Por suerte Lucy no tenía clase por la mañana. Entre lo que había bebido y lo que había trasnochado con Sylvia Potter, se quedó en la cama hasta mediodía. Al levantarse llamó a una de las consejeras de la escuela, Katherine Lucas, una terapeuta que Lucy siempre había considerado muy buena. Le explicó la situación de Sylvia. Lucas sabría lo que convenía hacer.

Pensó en la entrada del diario que había iniciado todo aquello. El bosque. Los gritos. La sangre. Sylvia Potter no lo había visto. ¿Quién entonces?

Ni idea.

La noche anterior había decidido llamar a Paul. Había llegado a la conclusión de que él necesitaba saber lo que pasaba. ¿O había sido el efecto del alcohol? Ahora que era de día y estaba sobria, ¿todavía le parecía una buena idea?

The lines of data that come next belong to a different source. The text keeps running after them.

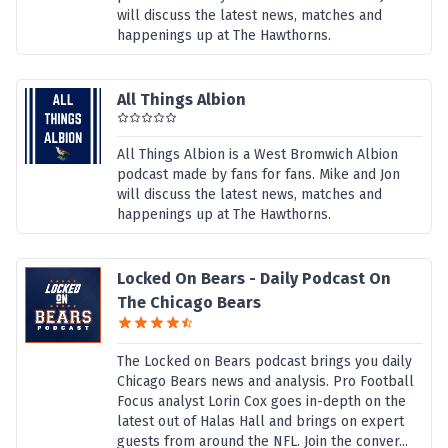
will discuss the latest news, matches and
happenings up at The Hawthorns.
All Things Albion
All Things Albion is a West Bromwich Albion
podcast made by fans for fans. Mike and Jon
will discuss the latest news, matches and
happenings up at The Hawthorns.
Locked On Bears - Daily Podcast On
The Chicago Bears
The Locked on Bears podcast brings you daily
Chicago Bears news and analysis. Pro Football
Focus analyst Lorin Cox goes in-depth on the
latest out of Halas Hall and brings on expert
guests from around the NFL. Join the conver...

Una hora después, encontró el número del despacho de Paul en el ordenador. Era el fiscal del condado de Essex y era viudo. Jane había muerto de cáncer. Paul había creado una asociación sin fines de lucro con el nombre de su esposa. Lucy se preguntó cómo se sentiría Paul, pero no había forma de averiguarlo todavía.

Con mano temblorosa, marcó el número. Cuando le contestó la operadora, pidió hablar con Paul Copeland. Le dolió decirlo. Se dio cuenta de que no había pronunciado su nombre en voz alta en veinte años.

Paul Copeland.

Se puso una mujer y dijo:

– Fiscal del condado.

– Querría hablar con Paul Copeland, por favor.

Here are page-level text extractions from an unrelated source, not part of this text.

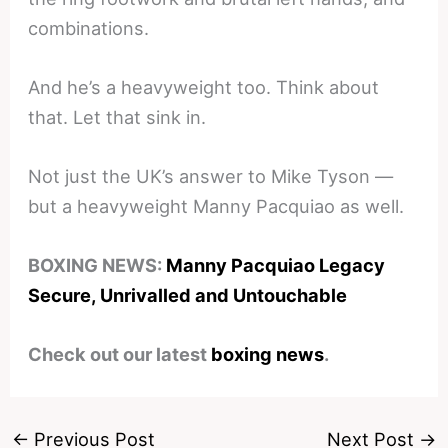
combinations.
And he’s a heavyweight too. Think about
that. Let that sink in.
Not just the UK’s answer to Mike Tyson —
but a heavyweight Manny Pacquiao as well.
BOXING NEWS:
Manny Pacquiao Legacy
Secure, Unrivalled and Untouchable
Check out our latest
boxing news
.
←
Previous Post
Next Post
→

– ¿De parte de quién? -preguntó ella.

– Soy una vieja amiga -dijo Lucy.

Nada.

– Me llamo Lucy. Dígale que soy Lucy. De hace veinte años.

– ¿Tiene apellido, Lucy?

– Usted dígaselo, ¿vale?

– El fiscal Copeland no está en el despacho en este momento. ¿Quiere dejar un número para que la llame?

Lucy le dio el teléfono de su casa, el del despacho y el del móvil.

– ¿Puede decirme sobre qué quiere hablar con él?

– Sólo dígale que soy Lucy. Y que es importante.

Muse y yo nos encontrábamos en el despacho. La puerta estaba cerrada. Habíamos pedido bocadillos para almorzar. El mío era de ensalada de pollo con pan integral. Muse estaba devorando uno con albóndigas del tamaño de una tabla de surf.

Yo tenía el fax en la mano.

– ¿Dónde está tu detective? ¿Cingle lo que sea?

– Shaker. Cingle Shaker. Vendrá.

Me puse a revisar mis notas.

– ¿Quieres comentarlo? -preguntó.

– No.

Ella sonreía de oreja a oreja.

– ¿Qué? -pregunté.

– Odio decir esto, siendo tú mi jefe y eso, pero eres un genio, Cope, maldita sea.

– Sí, supongo que sí -dije.

Volví a mis notas.

– ¿Quieres que te deje solo? -preguntó Muse.

– No. Puede que se me ocurra algo que necesite que hagas.

Ella levantó el bocadillo. Me sorprendió que fuera capaz de hacerlo sin ayuda de una grúa industrial.

– Tu predecesor -dijo Muse, hincando el diente en el bocadillo-, cuando tenía un caso importante, a veces se sentaba ahí mirando a la nada y decía que había entrado en la zona. Como si fuera Michael Jordan. ¿Tú haces eso?

– No.

– Oye. -Masticar y tragar-. ¿Te distraería si planteara otro tema?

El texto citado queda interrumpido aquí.